*Available records*.
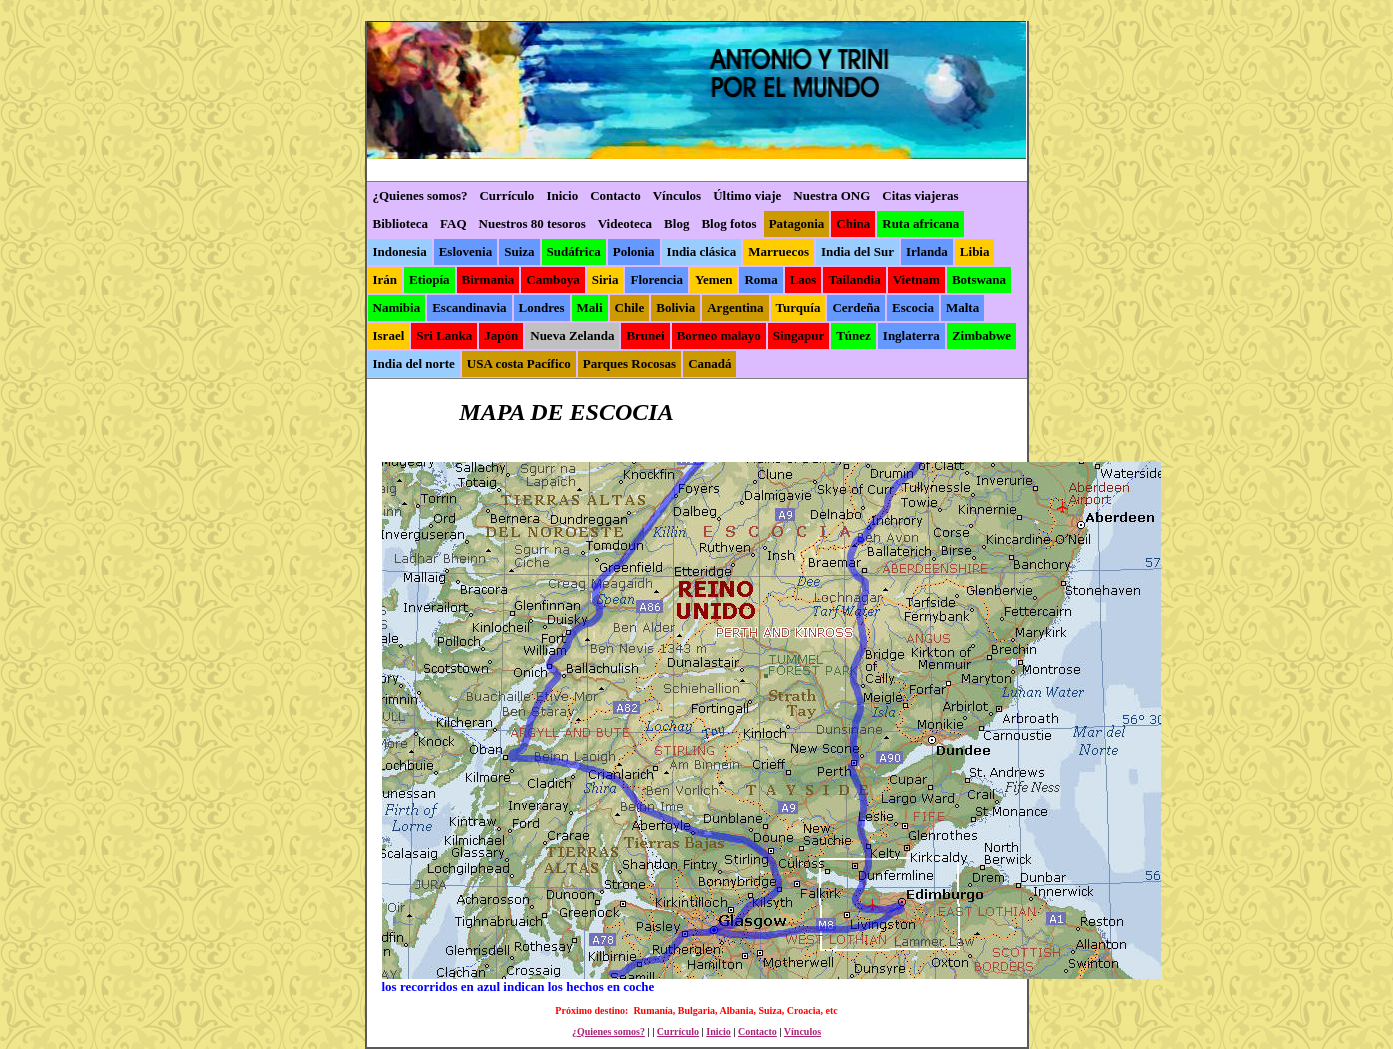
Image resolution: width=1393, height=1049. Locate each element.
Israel (389, 335)
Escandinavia (469, 307)
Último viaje (747, 195)
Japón (501, 335)
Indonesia (400, 251)
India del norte (414, 363)
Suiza (519, 251)
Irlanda (927, 251)
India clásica (702, 251)
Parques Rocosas (629, 363)
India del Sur (857, 251)
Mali (590, 307)
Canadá (709, 363)
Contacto (615, 195)
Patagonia (797, 223)
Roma (760, 279)
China (853, 223)
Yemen (714, 279)
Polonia (634, 251)
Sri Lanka (444, 335)
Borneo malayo (719, 335)
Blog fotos (728, 223)
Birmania (488, 279)
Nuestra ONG (831, 195)
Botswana (979, 279)
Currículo (506, 195)
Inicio (562, 195)
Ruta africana (920, 223)
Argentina (735, 307)
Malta (962, 307)
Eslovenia (465, 251)
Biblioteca (401, 223)
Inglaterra (911, 335)
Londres (542, 307)
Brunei (645, 335)
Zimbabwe (981, 335)
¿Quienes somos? (420, 195)
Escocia (913, 307)
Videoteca (625, 223)
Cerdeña (856, 307)
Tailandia (854, 279)
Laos (803, 279)
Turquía (798, 307)
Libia (975, 251)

*Work instruction*. Look above for the line that contains "Japón (501, 335)". That line and every line after it through the end of the data must be written out exactly, with nothing else.

*Task response*.
Japón (501, 335)
Indonesia (400, 251)
India del norte (414, 363)
Suiza (519, 251)
Irlanda (927, 251)
India clásica (702, 251)
Parques Rocosas (629, 363)
India del Sur (857, 251)
Mali (590, 307)
Canadá (709, 363)
Contacto (615, 195)
Patagonia (797, 223)
Roma (760, 279)
China (853, 223)
Yemen (714, 279)
Polonia (634, 251)
Sri Lanka (444, 335)
Borneo malayo (719, 335)
Blog fotos (728, 223)
Birmania (488, 279)
Nuestra ONG (831, 195)
Botswana (979, 279)
Currículo (506, 195)
Inicio (562, 195)
Ruta africana (920, 223)
Argentina (735, 307)
Malta (962, 307)
Eslovenia (465, 251)
Biblioteca (401, 223)
Inglaterra (911, 335)
Londres (542, 307)
Brunei (645, 335)
Zimbabwe (981, 335)
¿Quienes somos? (420, 195)
Escocia (913, 307)
Videoteca (625, 223)
Cerdeña (856, 307)
Tailandia (854, 279)
Laos (803, 279)
Turquía (798, 307)
Libia (975, 251)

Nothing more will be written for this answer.